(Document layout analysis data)
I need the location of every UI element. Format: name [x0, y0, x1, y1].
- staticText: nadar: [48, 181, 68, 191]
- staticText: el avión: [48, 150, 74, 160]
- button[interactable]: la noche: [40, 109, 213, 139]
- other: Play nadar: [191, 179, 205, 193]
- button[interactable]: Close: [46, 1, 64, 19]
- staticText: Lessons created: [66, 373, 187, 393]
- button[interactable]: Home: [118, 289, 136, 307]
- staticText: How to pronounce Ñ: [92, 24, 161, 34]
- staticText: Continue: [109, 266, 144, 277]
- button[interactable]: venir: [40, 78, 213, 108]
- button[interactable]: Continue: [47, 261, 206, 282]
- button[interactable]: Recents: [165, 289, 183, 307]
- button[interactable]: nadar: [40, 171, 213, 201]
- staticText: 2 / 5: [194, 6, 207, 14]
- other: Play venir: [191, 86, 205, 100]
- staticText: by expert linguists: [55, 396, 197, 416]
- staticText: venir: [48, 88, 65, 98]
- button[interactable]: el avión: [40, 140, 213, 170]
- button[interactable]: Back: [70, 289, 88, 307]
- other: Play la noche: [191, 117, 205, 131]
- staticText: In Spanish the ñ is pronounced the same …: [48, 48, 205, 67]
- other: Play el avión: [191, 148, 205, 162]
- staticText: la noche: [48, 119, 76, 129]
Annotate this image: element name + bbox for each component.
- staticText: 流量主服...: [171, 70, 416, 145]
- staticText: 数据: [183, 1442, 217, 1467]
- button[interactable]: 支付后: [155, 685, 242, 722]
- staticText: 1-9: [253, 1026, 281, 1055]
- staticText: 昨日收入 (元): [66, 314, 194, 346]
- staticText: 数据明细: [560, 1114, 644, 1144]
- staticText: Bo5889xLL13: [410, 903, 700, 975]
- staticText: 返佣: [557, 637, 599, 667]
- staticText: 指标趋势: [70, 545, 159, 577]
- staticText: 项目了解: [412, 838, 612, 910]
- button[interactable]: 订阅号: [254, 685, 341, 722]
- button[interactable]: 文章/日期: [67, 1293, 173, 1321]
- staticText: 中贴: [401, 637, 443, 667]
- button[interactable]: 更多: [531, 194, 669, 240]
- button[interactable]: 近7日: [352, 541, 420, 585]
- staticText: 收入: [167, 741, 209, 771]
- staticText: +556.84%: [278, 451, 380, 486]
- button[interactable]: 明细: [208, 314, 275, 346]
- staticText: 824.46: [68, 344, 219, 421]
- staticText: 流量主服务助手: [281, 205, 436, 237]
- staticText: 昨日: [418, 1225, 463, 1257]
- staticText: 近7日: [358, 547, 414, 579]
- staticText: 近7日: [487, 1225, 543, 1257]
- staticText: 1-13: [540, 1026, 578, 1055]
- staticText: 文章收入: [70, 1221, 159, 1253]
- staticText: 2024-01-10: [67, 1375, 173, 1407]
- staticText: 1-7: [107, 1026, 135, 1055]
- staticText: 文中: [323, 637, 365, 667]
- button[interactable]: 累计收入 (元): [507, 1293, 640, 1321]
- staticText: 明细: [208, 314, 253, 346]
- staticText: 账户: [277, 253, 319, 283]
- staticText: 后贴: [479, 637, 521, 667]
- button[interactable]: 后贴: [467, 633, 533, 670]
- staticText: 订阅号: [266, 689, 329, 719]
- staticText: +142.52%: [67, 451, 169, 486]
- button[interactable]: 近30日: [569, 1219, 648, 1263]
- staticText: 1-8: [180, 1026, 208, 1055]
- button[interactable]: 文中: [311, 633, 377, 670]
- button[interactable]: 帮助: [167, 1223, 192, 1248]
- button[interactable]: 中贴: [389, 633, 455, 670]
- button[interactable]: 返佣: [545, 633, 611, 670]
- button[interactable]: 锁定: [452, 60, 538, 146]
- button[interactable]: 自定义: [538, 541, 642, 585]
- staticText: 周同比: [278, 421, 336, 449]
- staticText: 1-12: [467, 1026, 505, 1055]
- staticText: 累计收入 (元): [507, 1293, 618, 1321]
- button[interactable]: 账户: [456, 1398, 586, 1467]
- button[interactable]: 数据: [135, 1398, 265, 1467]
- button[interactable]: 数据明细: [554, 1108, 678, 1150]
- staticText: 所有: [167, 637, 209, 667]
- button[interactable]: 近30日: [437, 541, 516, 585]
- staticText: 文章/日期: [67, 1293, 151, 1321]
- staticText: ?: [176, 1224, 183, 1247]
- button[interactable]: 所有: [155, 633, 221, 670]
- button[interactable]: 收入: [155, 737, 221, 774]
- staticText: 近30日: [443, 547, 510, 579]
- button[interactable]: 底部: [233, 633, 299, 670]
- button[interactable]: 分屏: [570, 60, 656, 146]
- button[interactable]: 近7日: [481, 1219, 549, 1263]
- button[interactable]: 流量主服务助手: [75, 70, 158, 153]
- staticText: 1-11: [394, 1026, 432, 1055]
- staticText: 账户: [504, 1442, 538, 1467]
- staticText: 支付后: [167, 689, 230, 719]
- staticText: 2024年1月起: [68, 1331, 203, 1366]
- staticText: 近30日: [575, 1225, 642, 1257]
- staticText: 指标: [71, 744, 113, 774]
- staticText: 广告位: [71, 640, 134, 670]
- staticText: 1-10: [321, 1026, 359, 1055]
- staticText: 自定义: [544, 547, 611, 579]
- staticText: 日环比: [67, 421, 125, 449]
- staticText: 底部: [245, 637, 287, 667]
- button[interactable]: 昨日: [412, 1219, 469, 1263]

▸ **Exercise brief**
Which lines above contain the word "element"? Copy all of them.

▸ **Solution**
I need the location of every UI element. Format: name [x0, y0, x1, y1].
Annotate this image: element name + bbox for each component.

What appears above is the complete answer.